● **Work item**
An image-free, exact copy of the records below is required.

(Saved entries)
● ● ● ●
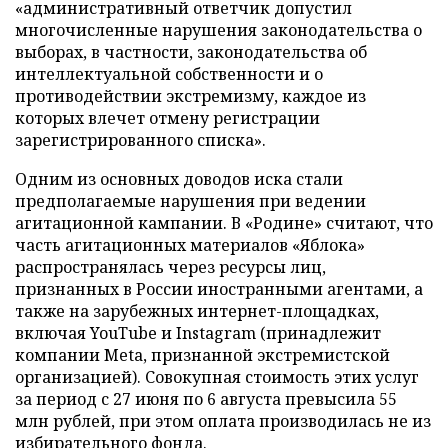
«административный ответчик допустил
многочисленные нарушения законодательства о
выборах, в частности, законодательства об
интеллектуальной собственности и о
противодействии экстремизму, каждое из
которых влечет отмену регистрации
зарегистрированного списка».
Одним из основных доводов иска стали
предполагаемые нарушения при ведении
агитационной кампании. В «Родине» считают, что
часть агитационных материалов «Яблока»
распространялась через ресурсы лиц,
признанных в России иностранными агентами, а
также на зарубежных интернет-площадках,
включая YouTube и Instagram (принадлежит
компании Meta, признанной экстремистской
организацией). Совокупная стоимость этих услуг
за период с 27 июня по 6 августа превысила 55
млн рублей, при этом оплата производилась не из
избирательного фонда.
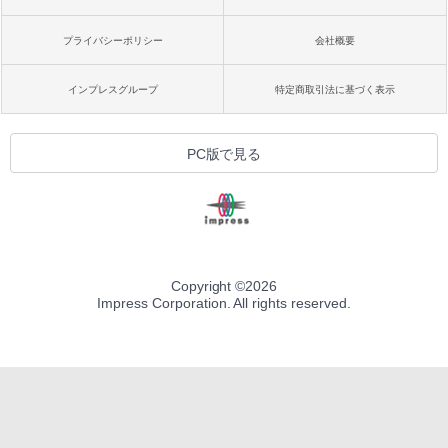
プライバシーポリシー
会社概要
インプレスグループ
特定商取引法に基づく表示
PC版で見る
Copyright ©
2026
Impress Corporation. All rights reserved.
● ● ● ●
● **Your response**
«административный ответчик допустил
многочисленные нарушения законодательства о
выборах, в частности, законодательства об
интеллектуальной собственности и о
противодействии экстремизму, каждое из
которых влечет отмену регистрации
зарегистрированного списка».
Одним из основных доводов иска стали
предполагаемые нарушения при ведении
агитационной кампании. В «Родине» считают, что
часть агитационных материалов «Яблока»
распространялась через ресурсы лиц,
признанных в России иностранными агентами, а
также на зарубежных интернет-площадках,
включая YouTube и Instagram (принадлежит
компании Meta, признанной экстремистской
организацией). Совокупная стоимость этих услуг
за период с 27 июня по 6 августа превысила 55
млн рублей, при этом оплата производилась не из
избирательного фонда.
プライバシーポリシー
会社概要
インプレスグループ
特定商取引法に基づく表示
PC版で見る
Copyright ©
2026
Impress Corporation. All rights reserved.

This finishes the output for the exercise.